President Bola Tinubu has appointed Professor Segun Aina as the new Registrar of the Joint Admissions and Matriculation Board, ending weeks of speculation over who would succeed Professor Is-haq Oloyede when his two-term tenure expires on July 31. The announcement was made Wednesday by Presidential spokesman Bayo Onanuga.
Aina is a Professor of Computer Engineering at Obafemi Awolowo University, Ile-Ife. He holds a Bachelor of Engineering in Computer Systems Engineering from the University of Kent and a PhD in Digital Signal Processing from Loughborough University in the United Kingdom. He turns 40 in July and will become the youngest person to occupy the registrar's chair in JAMB's history, having already made history at 39 as one of Nigeria's youngest professors in his field.

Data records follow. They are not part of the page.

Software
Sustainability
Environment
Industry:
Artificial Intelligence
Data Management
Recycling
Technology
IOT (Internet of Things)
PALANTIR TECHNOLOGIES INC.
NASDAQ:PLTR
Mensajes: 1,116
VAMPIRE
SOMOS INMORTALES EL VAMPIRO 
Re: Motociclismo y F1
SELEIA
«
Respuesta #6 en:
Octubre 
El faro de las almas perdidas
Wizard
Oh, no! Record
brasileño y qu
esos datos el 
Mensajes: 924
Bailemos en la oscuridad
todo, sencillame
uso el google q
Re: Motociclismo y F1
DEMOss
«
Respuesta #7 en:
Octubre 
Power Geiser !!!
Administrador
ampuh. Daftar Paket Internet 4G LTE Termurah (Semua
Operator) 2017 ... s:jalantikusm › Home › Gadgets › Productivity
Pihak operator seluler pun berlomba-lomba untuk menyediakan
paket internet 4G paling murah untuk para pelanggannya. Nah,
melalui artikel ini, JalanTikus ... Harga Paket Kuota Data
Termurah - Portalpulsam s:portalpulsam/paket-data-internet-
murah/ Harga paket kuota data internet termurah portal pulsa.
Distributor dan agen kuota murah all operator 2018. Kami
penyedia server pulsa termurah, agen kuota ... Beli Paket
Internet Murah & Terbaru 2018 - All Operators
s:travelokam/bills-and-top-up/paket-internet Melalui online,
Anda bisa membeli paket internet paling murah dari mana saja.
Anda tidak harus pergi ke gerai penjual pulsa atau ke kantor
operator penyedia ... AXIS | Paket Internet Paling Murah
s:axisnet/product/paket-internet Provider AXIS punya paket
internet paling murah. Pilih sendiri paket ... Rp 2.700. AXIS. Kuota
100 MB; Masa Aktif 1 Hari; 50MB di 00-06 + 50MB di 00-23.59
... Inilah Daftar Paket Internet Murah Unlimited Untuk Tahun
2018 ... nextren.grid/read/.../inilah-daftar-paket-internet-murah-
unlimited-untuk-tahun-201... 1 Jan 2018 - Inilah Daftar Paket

His path to this appointment traces back further than most would expect. Aina first encountered JAMB during his National Youth Service, working within the board's admissions infrastructure at a foundational level. That experience, the presidency noted, shaped a career spent at the intersection of technology, policy, and institutional reform. He has since advised federal and state governments on digital transition and system design, and consulted for examination bodies including NECO and NABTEB.
The weight of the appointment is not lost on anyone familiar with what Oloyede built. His tenure reshaped JAMB's financial accountability and pushed the board's operations deeper into digital territory. Tinubu, in announcing the successor, said he expects Aina to take the organisation "beyond the laudable heights" of his predecessora high bar stated plainly.
JAMB processes over 1.5 million UTME candidates annually. It is, by any measure, the most consequential gateway in Nigerian education. Aina arrives at a moment when that gateway is under pressure, the 2026 examination cycle attracted significant public criticism over technical failures and the integrity of results. His entire professional identity is built around fixing exactly those kinds of problems.
Whether a systems expert can translate that expertise into institutional leadership at scale remains the open question. The appointment suggests the presidency believes he can.